Thank you, Tim Hecke for sharing my story!

Apparently, this article is a frequent read and re-read. Chicago and Illinois is making a WORLDWIDE reputation as ONE of the most corrupt jurisdictions IN THE UNITED STATES. SHOW ME ANOTHER PLACE IN THE US WHERE ONE JUDGE CAN MAKE UP THE FACTS AT-WILL, IN BLATANT CONTRADICTION TO THE FACTS IN THE RECORD.

Man jailed 3 years in divorce dispute will stay there, appeals court rules

 cwbchicago.com/2025/06/man-jailed-3-years-in-divorce-dispute-will-stay-there-appeals-court-rules.html

Tim Hecke

June 25, 2025

A 60-year-old man remains locked in Cook County Jail, nearing three years behind bars for a non-criminal offense, after a state appeals court upheld a civil contempt order against him Tuesday.

Steve Fanady, unable to convince the court he lacks the $10 million he was ordered to pay his ex-wife from their 2011 divorce, faces an indefinite stay in custody—a situation his attorney calls an unconstitutional “debtor’s prison.”

Already, Fanady has spent more time behind bars than most people convicted in Cook County of illegal gun possession or even robbery. And his case provides an interesting example of justice in Illinois, where the SAFE-T Act prohibits the majority of criminal defendants from being jailed.

The Illinois First District Appellate Court yesterday affirmed Cook County Judge Michael Forti’s decision to keep Fanady jailed as the contentious legal battle, rooted in an approximately five-year marriage that ended over a decade ago and produced no children.

Fanady has been detained since June 28, 2022, after Forti found him in contempt for failing to transfer 120,000 shares of Chicago Board Options Exchange (CBOE) stock—or their $10 million equivalent—to his ex-wife, Pamela Harnack, as mandated by their divorce decree.

Harnack filed for divorce in 2008 and the matter was finalized three years later.

Court records reveal a complex saga. The 2011 divorce decree valued Fanady’s worth at $7.3 million, including 280,000 CBOE shares held through corporate entities. The court awarded 120,000 shares to his ex-wife, but a simultaneous lawsuit by Fanady’s former business partner complicated matters.

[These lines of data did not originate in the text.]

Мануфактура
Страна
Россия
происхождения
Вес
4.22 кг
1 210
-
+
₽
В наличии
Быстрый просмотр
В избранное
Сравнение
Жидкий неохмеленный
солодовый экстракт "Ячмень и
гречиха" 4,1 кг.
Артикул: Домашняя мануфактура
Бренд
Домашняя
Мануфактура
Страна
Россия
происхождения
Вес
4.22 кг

That partner claimed rights to some of the same shares, and in 2017, a court ruled those shares belonged to the partner, not the marital estate.

Harnack returned to divorce court, securing an order for the man to pay the cash equivalent of the shares, valued at $10 million in 2020. When he failed to comply, Forti held him in contempt, ordering his incarceration until he pays—a sanction the appeals court has repeatedly upheld as coercive, not punitive.

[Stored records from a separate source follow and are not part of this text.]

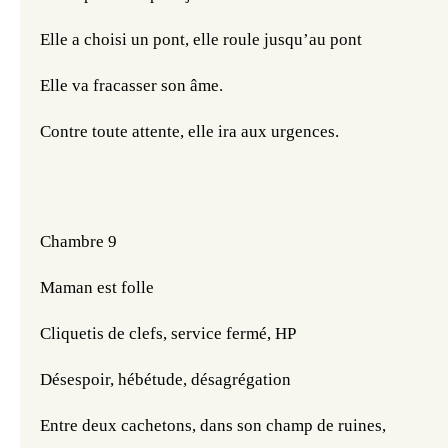
Elle a choisi un pont, elle roule jusqu’au pont
Elle va fracasser son âme.
Contre toute attente, elle ira aux urgences.
Chambre 9
Maman est folle
Cliquetis de clefs, service fermé, HP
Désespoir, hébétude, désagrégation
Entre deux cachetons, dans son champ de ruines,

Fanady insists he cannot pay, claiming the shares were sold for $2.9 million in 2011 and the proceeds held in a now-dissolved Belize trust. He presented letters from alleged trustees, who refused to release funds, citing insufficient assets and legal constraints. However, Forti and the appellate panel dismissed these claims, noting Fanady provided no authenticated financial records to prove his insolvency.

In a statement issued to the Cook County Record, Fanady’s attorney, Laura Grochocki, decried the ruling.

“How is it just to hold a man with no criminal record in jail indefinitely over a 16-year-old property dispute, stemming from a four-year marriage with no children?” Grochocki asked. “How is it just to reopen a final judgment that’s over a decade old, rewrite it, quintuple the value of the asset, and then jail a man when he can’t pay?”

She argued Fanady may spend more time in jail than top politicians convicted of corruption, including former Chicago Ald. Ed Burke and former Illinois House Speaker Michael Madigan.